ASSIGNMENT:
Output verbatim the line with "Avenida Mofarrej, nº 1.200" together with every line beneath it, ending at the last line of the entries.

Content starts

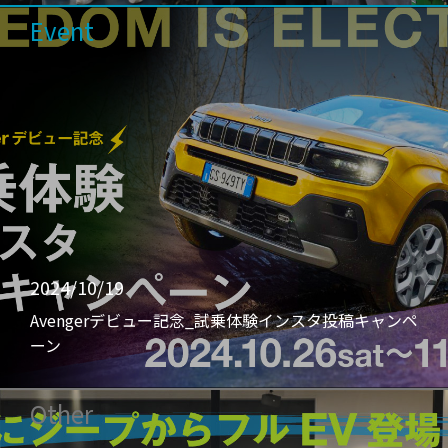
Event
2024/10/19
Avengerデビュー記念_試乗体験インスタ投稿キャンペ
ーン
Other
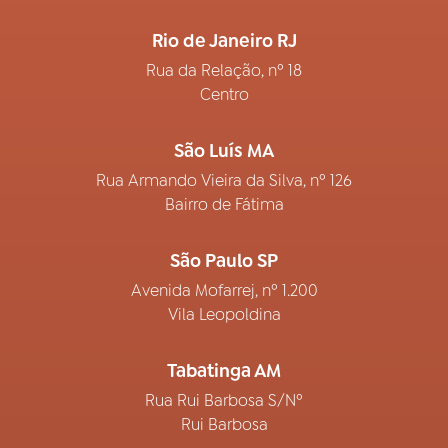
Rio de Janeiro RJ
Rua da Relação, nº 18
Centro
São Luís MA
Rua Armando Vieira da Silva, nº 126
Bairro de Fátima
São Paulo SP
Avenida Mofarrej, nº 1.200
Vila Leopoldina
Tabatinga AM
Rua Rui Barbosa S/Nº
Rui Barbosa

Content ends

WRITTEN REPLY:
Avenida Mofarrej, nº 1.200
Vila Leopoldina
Tabatinga AM
Rua Rui Barbosa S/Nº
Rui Barbosa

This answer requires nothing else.